St. Francis fired Carroll in December of 2001 from his job of 21 years as an emergency room physician after a dispute with hospital managers over standards of care, which Carroll wanted to improve. He still retains his hospital privileges.
CAPTION: A NEW PLAN: Bishop Daniel Jenky (left) hopes to create a new oversight structure for Haitian Hearts. Dr. John Carroll (right), founder of group, will play a role in the new organization.
My comments today, March 9, 2009:
1. OSF asked for a meeting with the Journal Star and the Catholic Diocese of Peoria. They had the meeting at the Journal Star. Haitian Hearts was not invited and I was in Haiti working.
2. OSF changed the figure yet again of the amount Haitian Hearts owed them. In this article OSF said less than $400,000 dollars. This was significantly less than what they told the Journal a few days before when OSF reported that we owed them over $500,000 dollars. The bottom line is OSF didn't know. So they forgave the debt and hoped no one would want to look at their books.

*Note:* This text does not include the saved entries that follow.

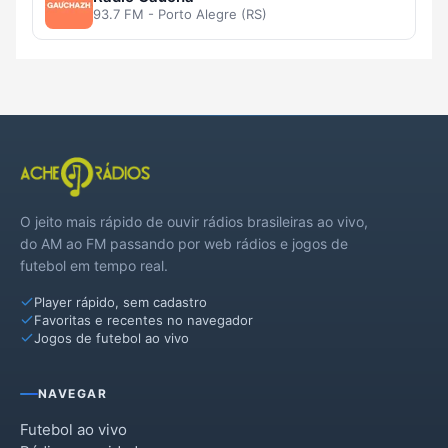
93.7 FM - Porto Alegre (RS)
O jeito mais rápido de ouvir rádios brasileiras ao vivo,
do AM ao FM passando por web rádios e jogos de
futebol em tempo real.
Player rápido, sem cadastro
Favoritas e recentes no navegador
Jogos de futebol ao vivo
NAVEGAR
Futebol ao vivo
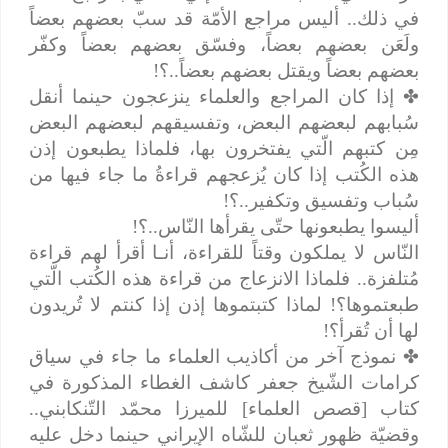
في ذلك.. أليس مراجع الأمّة قد سبّ بعضهم بعضاً
ولَعَن بعضهم بعضاً، وفسّق بعضهم بعضاً وكفّر
بعضهم بعضاً ويقتل بعضهم بعضاً..؟!
✤
إذا كان المراجع والعلماء ينزعجون حينما أنقل
سُبابهم لبعضهم البعض، وتفسيقهم لبعضهم البعض
مِن كتبهم الّتي يفتخرون بها، فلماذا يطبعون إذن
هذه الكُتب إذا كان يُزعجهم قراءةُ ما جاء فيها من
سُباب وتفسيق وتكفير..؟!
أليسوا يطبعونها حتّى يقرأها النّاس..؟!
النّاس لا يملكون وقتاً للقراءة، أنـا أقرأ لهم قراءة
مُتلفزة.. فلماذا الانزعاج من قراءة هذه الكُتب الّتي
طبعتموها؟! لماذا كتبتموها إذن إذا كنتم لا تُريدون
لها أن تُقرأ؟!
✤
نموذج آخر من أكاذيب العلماء ما جاء في سياق
كرامات الشّيخ جعفر كاشف الغطاء المذكورة في
كتاب [قصص العلماء] للميرزا محمّد التّنكابني..
وقضيّة ظهور ثعبان للشّاه الإيراني حينما دخل عليه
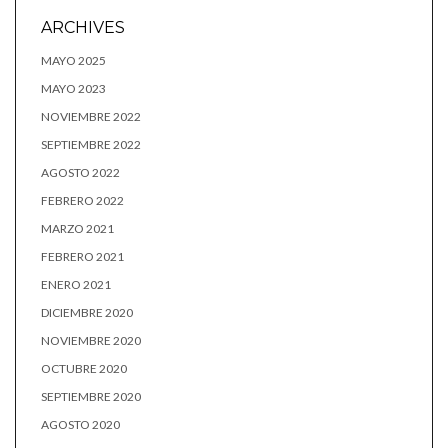
ARCHIVES
MAYO 2025
MAYO 2023
NOVIEMBRE 2022
SEPTIEMBRE 2022
AGOSTO 2022
FEBRERO 2022
MARZO 2021
FEBRERO 2021
ENERO 2021
DICIEMBRE 2020
NOVIEMBRE 2020
OCTUBRE 2020
SEPTIEMBRE 2020
AGOSTO 2020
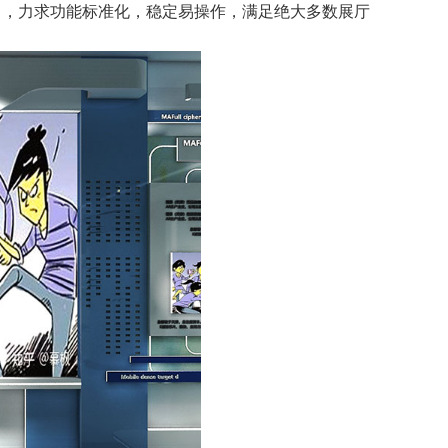
，力求功能标准化，稳定易操作，满足绝大多数展厅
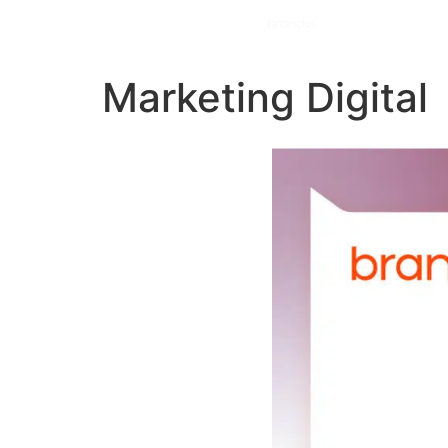
Marketing Digital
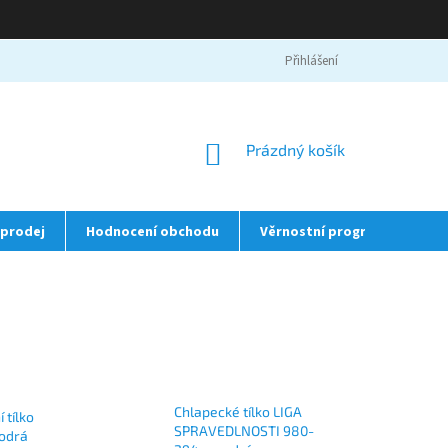
Přihlášení
NÁKUPNÍ
Prázdný košík
KOŠÍK
prodej
Hodnocení obchodu
Věrnostní program
❤️
Chlapecké tílko LIGA
 tílko
SPRAVEDLNOSTI 980-
odrá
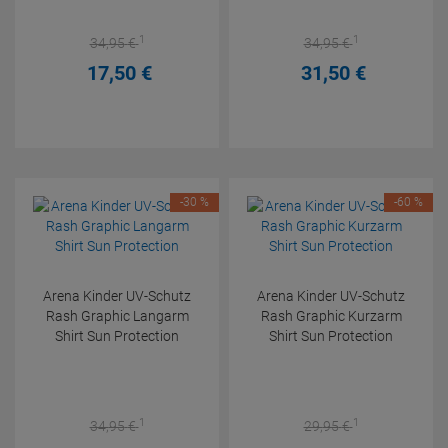
1
1
34,
95
€
34,
95
€
17,
50
€
31,
50
€
-30 %
-60 %
Arena Kinder UV-Schutz
Arena Kinder UV-Schutz
Rash Graphic Langarm
Rash Graphic Kurzarm
Shirt Sun Protection
Shirt Sun Protection
1
1
34,
95
€
29,
95
€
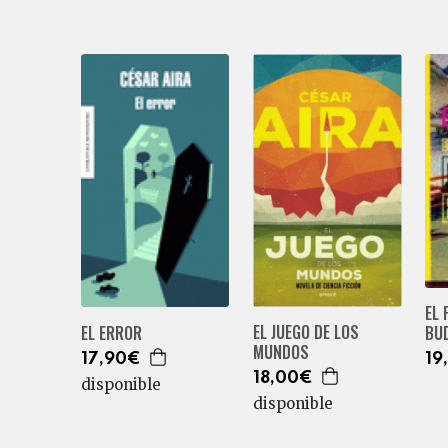
EL
EL JUEGO DE LOS
EL ERROR
BU
MUNDOS
17,90€
19
18,00€
disponible
disponible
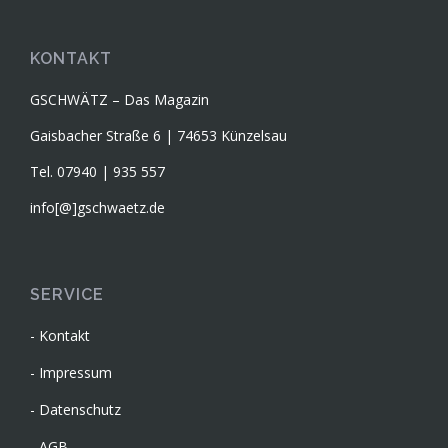
KONTAKT
GSCHWÄTZ – Das Magazin
Gaisbacher Straße 6 | 74653 Künzelsau
Tel. 07940 | 935 557
info[@]gschwaetz.de
SERVICE
Kontakt
Impressum
Datenschutz
AGB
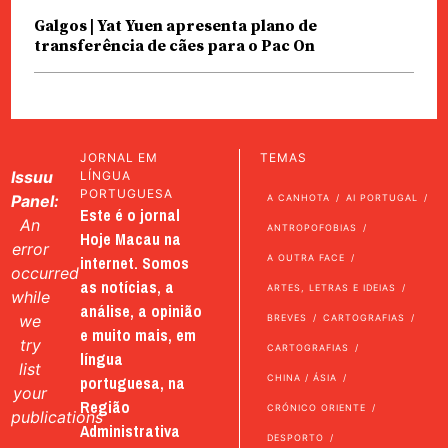
Galgos | Yat Yuen apresenta plano de
transferência de cães para o Pac On
JORNAL EM
TEMAS
Issuu
LÍNGUA
PORTUGUESA
Panel:
A CANHOTA
AI PORTUGAL
Este é o jornal
An
ANTROPOFOBIAS
Hoje Macau na
error
internet. Somos
A OUTRA FACE
occurred
as notícias, a
ARTES, LETRAS E IDEIAS
while
análise, a opinião
we
BREVES
CARTOGRAFIAS
e muito mais, em
try
CARTOGRAFIAS
língua
list
portuguesa, na
CHINA / ÁSIA
your
Região
CRÓNICO ORIENTE
publications
Administrativa
DESPORTO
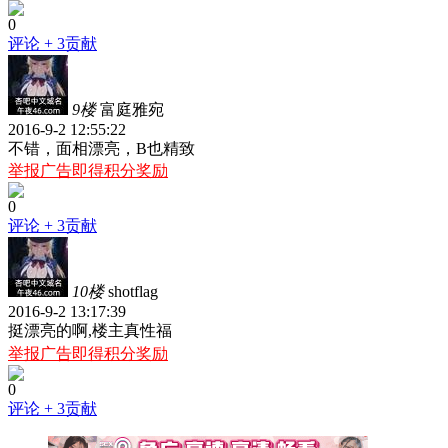
0
评论
+ 3贡献
9楼
富庭雅宛
2016-9-2 12:55:22
不错，面相漂亮，B也精致
举报广告即得积分奖励
0
评论
+ 3贡献
10楼
shotflag
2016-9-2 13:17:39
挺漂亮的啊,楼主真性福
举报广告即得积分奖励
0
评论
+ 3贡献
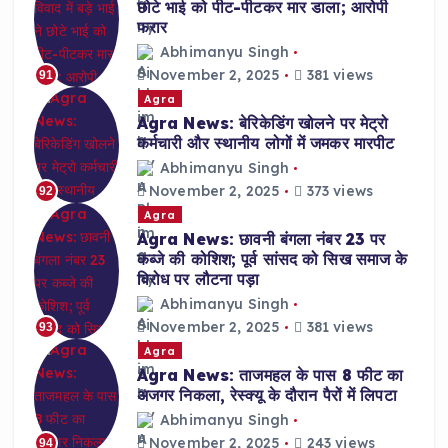
छोटे भाई को पीट-पीटकर मार डाला; आरोपी
फरार
Abhimanyu Singh
November 2, 2025
381 views
91
Agra
Agra News: बेरिकेडिंग खोलने पर मेट्रो
कर्मचारी और स्थानीय लोगों में जमकर मारपीट
Abhimanyu Singh
November 2, 2025
373 views
92
Agra
Agra News: छावनी बंगला नंबर 23 पर
कब्जे की कोशिश; पूर्व सांसद को सिख समाज के
विरोध पर लौटना पड़ा
Abhimanyu Singh
November 2, 2025
381 views
93
Agra
Agra News: ताजमहल के पास 8 फीट का
अजगर निकला, रेस्क्यू के दौरान पैरों में लिपटा
Abhimanyu Singh
November 2, 2025
243 views
94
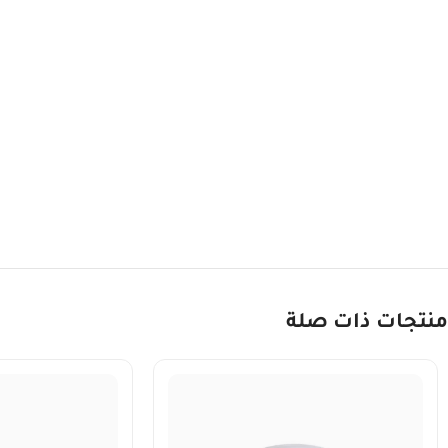
منتجات ذات صلة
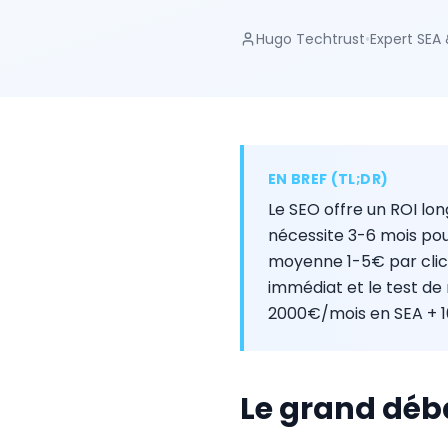
Hugo Techtrust
•
Expert SEA
EN BREF (TL;DR)
Le SEO offre un ROI lon
nécessite 3-6 mois pou
moyenne 1-5€ par clic 
immédiat et le test de
2000€/mois en SEA + 
Le grand déba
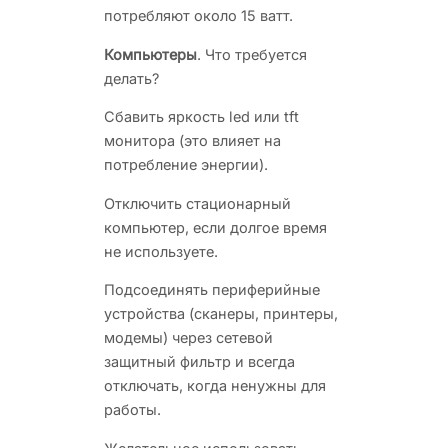
потребляют около 15 ватт.
Компьютеры
. Что требуется
делать?
Сбавить яркость led или tft
монитора (это влияет на
потребление энергии).
Отключить стационарный
компьютер, если долгое время
не используете.
Подсоединять периферийные
устройства (сканеры, принтеры,
модемы) через сетевой
защитный фильтр и всегда
отключать, когда ненужны для
работы.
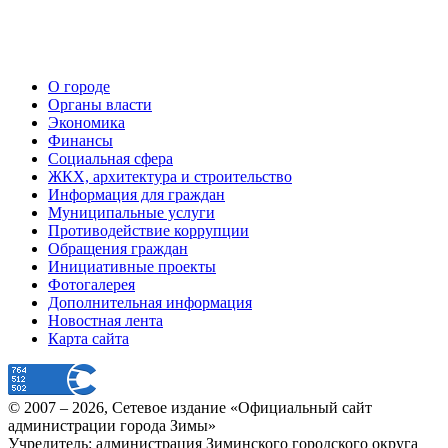
О городе
Органы власти
Экономика
Финансы
Социальная сфера
ЖКХ, архитектура и строительство
Информация для граждан
Муниципальные услуги
Противодействие коррупции
Обращения граждан
Инициативные проекты
Фотогалерея
Дополнительная информация
Новостная лента
Карта сайта
© 2007 –
2026
, Сетевое издание «Официальный сайт
администрации города Зимы»
Учредитель: администрация Зиминского городского округа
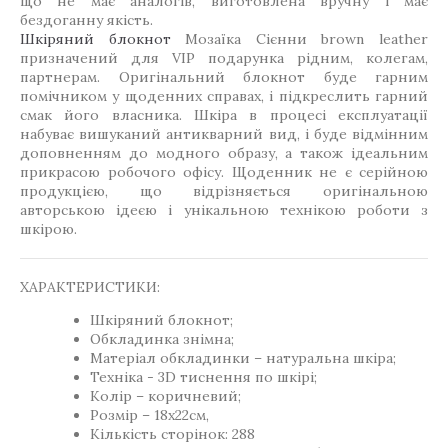
що не має аналогів, виготовлена вручну і має
бездоганну якість.
Шкіряний блокнот
Мозаїка Сієнни brown leather
призначений для VIP подарунка рідним, колегам,
партнерам. Оригінальний блокнот буде гарним
помічником у щоденних справах, і підкреслить гарний
смак його власника. Шкіра в процесі експлуатації
набуває вишуканий антикварний вид, і буде відмінним
доповненням до модного образу, а також ідеальним
прикрасою робочого офісу. Щоденник не є серійною
продукцією, що відрізняється оригінальною
авторською ідеєю і унікальною технікою роботи з
шкірою.
ХАРАКТЕРИСТИКИ:
Шкіряний блокнот;
Обкладинка знімна;
Матеріал обкладинки – натуральна шкіра;
Техніка - 3D тиснення по шкірі;
Колір – коричневий;
Розмір – 18х22см,
Кількість сторінок: 288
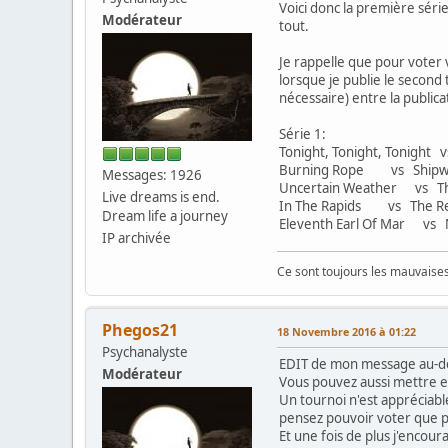
Voici donc la première série
Modérateur
tout.
Je rappelle que pour voter 
lorsque je publie le second t
nécessaire) entre la publica
Série 1:
Tonight, Tonight, Tonight 
Burning Rope vs Shipw
Messages: 1926
Uncertain Weather vs Th
Live dreams is end.
In The Rapids vs The Re
Dream life a journey
Eleventh Earl Of Mar vs 
IP archivée
Ce sont toujours les mauvaises 
Phegos21
18 Novembre 2016 à 01:22
Psychanalyste
EDIT de mon message au-d
Modérateur
Vous pouvez aussi mettre e
Un tournoi n'est appréciabl
pensez pouvoir voter que p
Et une fois de plus j'encoura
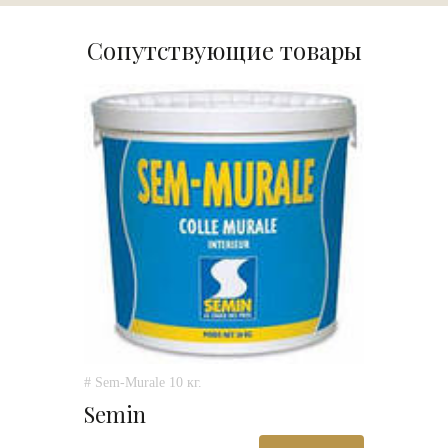
Сопутствующие товары
# Sem-Murale 10 кг.
Semin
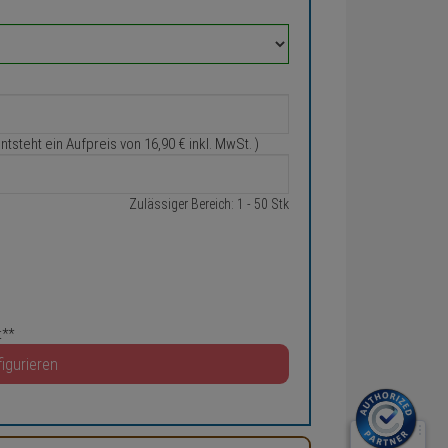
entsteht ein Aufpreis von
16,
90
€
inkl. MwSt. )
Zulässiger Bereich: 1 - 50 Stk
t**
igurieren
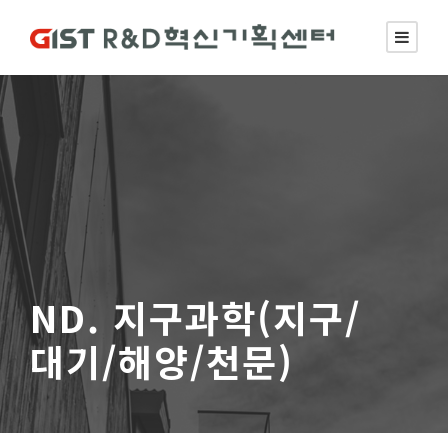
ND. 지구과학(지구/
대기/해양/천문)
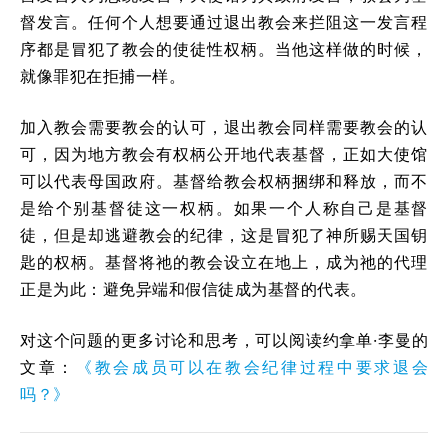
督发言。任何个人想要通过退出教会来拦阻这一发言程
序都是冒犯了教会的使徒性权柄。当他这样做的时候，
就像罪犯在拒捕一样。
加入教会需要教会的认可，退出教会同样需要教会的认
可，因为地方教会有权柄公开地代表基督，正如大使馆
可以代表母国政府。基督给教会权柄捆绑和释放，而不
是给个别基督徒这一权柄。如果一个人称自己是基督
徒，但是却逃避教会的纪律，这是冒犯了神所赐天国钥
匙的权柄。基督将祂的教会设立在地上，成为祂的代理
正是为此：避免异端和假信徒成为基督的代表。
对这个问题的更多讨论和思考，可以阅读约拿单·李曼的
文章：
《教会成员可以在教会纪律过程中要求退会
吗？》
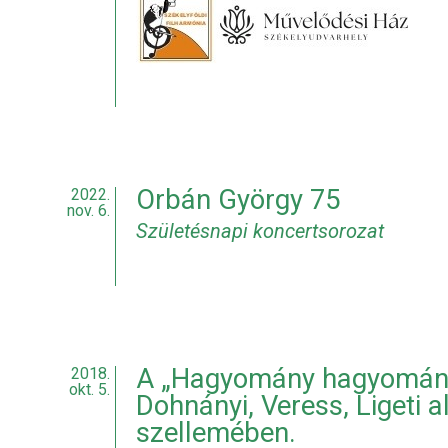
Orbán György 75
2022.
nov. 6.
Születésnapi koncertsorozat
A „Hagyomány hagyomány
2018.
okt. 5.
Dohnányi, Veress, Ligeti 
szellemében.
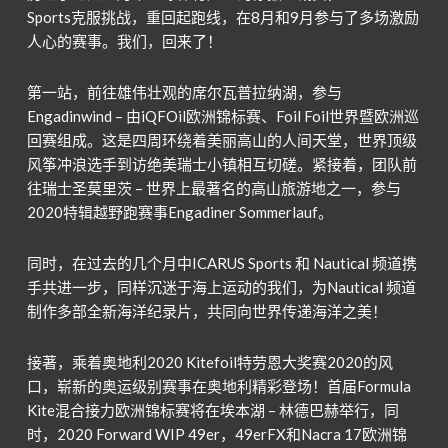
Sports克服挑战，重回起跑线，在8月和9月参与
了
多场激励
人心的赛事。我们，
回来
了
！
第一站，前往雄伟壮观的席尔瓦普拉纳湖，参与
Engadinwind – 由iQFOil欧洲锦标赛、Foil Foil世界暨欧洲巡
回赛组成。这是四周环绕着美丽高山的人间天堂，世界顶级
风筝冲浪选手到访绝美瑞士小镇相互切磋。紧接着，团队前
往瑞士圣莫里茨 – 世界上最著名的高山旅游地之一，参与
2020特辑越野跑赛事Engadiner Sommerlauf。
同时，在过去的几个月中ICARUS Sports 和 Nautical 频道携
手共进一步，同样沉迷于海上运动的我们，为Nautical 频道
制作多部全新海洋纪录片，共同向世界传递海洋之美！
接著，乘着奥地利2020 Kitefoil特劳恩大奖赛2020的风
口，崭新的奥运级别赛事在奥地利精彩登场！首届Formula
Kite混合接力欧洲锦标赛将在埃本湖 – 林德巴赫举行，同
时，2020 Forward WIP 49er，49erFX和Nacra 17欧洲锦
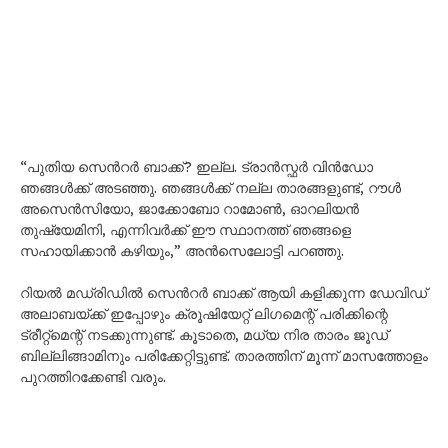
“പുതിയ സെൻറർ ബാക്ക്? ഇല്ല. ട്രാൻസ്ഫർ വിൻഡോ
ഞങ്ങൾക്ക് അടഞ്ഞു. ഞങ്ങൾക്ക് നല്ല താരങ്ങളുണ്ട്, റൗൾ
അസെൻസിയോ, ജാക്കോബോ റാമോൺ, ഓറലിയൻ
തുഷ്യേമിനി, എന്നിവർക്ക് ഈ സ്ഥാനത്ത് ഞങ്ങളെ
സഹായിക്കാൻ കഴിയും,” അൻസെലോട്ടി പറഞ്ഞു.
റിയൽ മഡ്രിഡിൽ സെൻറർ ബാക്ക് ആയി കളിക്കുന്ന ഡേവിഡ്
അലാബയ്ക്ക് ഇപ്പോഴും ക്രൂഷിയേറ്റ് ലിഗമെന്റ് പരിക്കിന്റെ
ട്രീറ്റ്മെന്റ് നടക്കുന്നുണ്ട്. കൂടാതെ, മധ്യ നിര താരം ജൂഡ്
ബില്ലിങ്ങാമിനും പരിക്കേറ്റിട്ടുണ്ട്. താരത്തിന് മൂന്ന് മാസത്തോളം
പുറത്തിറക്കേണ്ടി വരും.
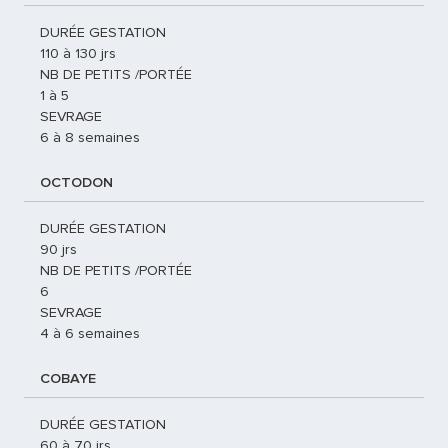
DURÉE GESTATION
110 à 130 jrs
NB DE PETITS /PORTÉE
1 à 5
SEVRAGE
6 à 8 semaines
OCTODON
DURÉE GESTATION
90 jrs
NB DE PETITS /PORTÉE
6
SEVRAGE
4 à 6 semaines
COBAYE
DURÉE GESTATION
60 à 70 jrs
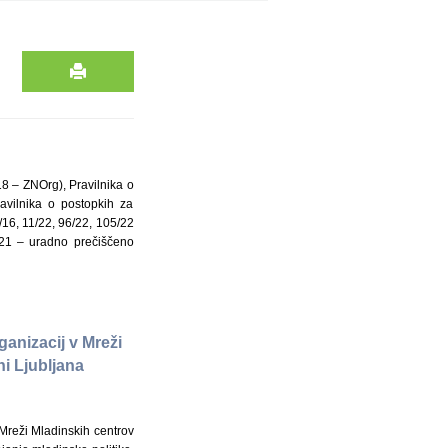
18 – ZNOrg), Pravilnika o
avilnika o postopkih za
/16, 11/22, 96/22, 105/22
/21 – uradno prečiščeno
anizacij v Mreži
ni Ljubljana
 Mreži Mladinskih centrov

3. Haitian Hearts had no say at all in the creation of a "board of directors" with the Diocese of Peoria. Contrary to Patricia Gibson's statements, I did not know what was going to happen in Peoria. OSF just needed the Bishop to take over to try and legitimize OSF's horrible actions against the Haitian kids. It seems odd that Bishop Jenky would want to be involved since he and Monsignor Rohlfs and Patricia Gibson always claimed that OSF was a "pontificate of Rome" and OSF could do what they wanted without Diocesan approval. Why would the Diocese want to get involved with a bunch of sick, poor, black kids from Haiti? It was damage control.
During the next 6 months we met with Bishop Jenky just once, in February 2003, for a total of 45 minutes. I would have thought that Haitian lives were more important than the 45 minutes dedicated to them. The meeting was run by Bishop Jenky and Monsignor Rohlfs and was comprised of hand picked people by the Diocese. My brother Tom asked Bishop Jenky at that meeting if I could go to Haiti and pick out some sick kids and bring them back to Peoria. The Bishop said no. We were given "jobs" and told we would meet again in a couple of weeks. I called Patricia Gibson repeatedly during the next month, however no further meeting occurred until the middle of July, 2003 when a tiny group of us met with Monsignor Rohlfs and some people from OSF. This final meeting lasted 60 minutes and Haitian Hearts was ditched by the Diocese and OSF. Bishop Jenky was not at that final meeting.
4. Right after the meeting between the Diocese, the Journal Star, and OSF reported in the article above, my brother Tom called me in Haiti and basically told me that Bishop Jenky and the Diocese were taking over. Tom asked me if that was ok. Neither of us thought Haitian Hearts had a choice at that point. They had the Haitian kids between a rock and a hard spot. Friends of ours counselled us that the Diocese may not act in the best interest of the Haitian Hearts' patients. That proved to be the case. During the next six months Bishop Jenky was afraid to stand up to OSF for money reasons. He wanted his Diocesan Capital Campaign to run smoothly in 2003. And so in July, 2003 Haitian Hearts became history in Peoria.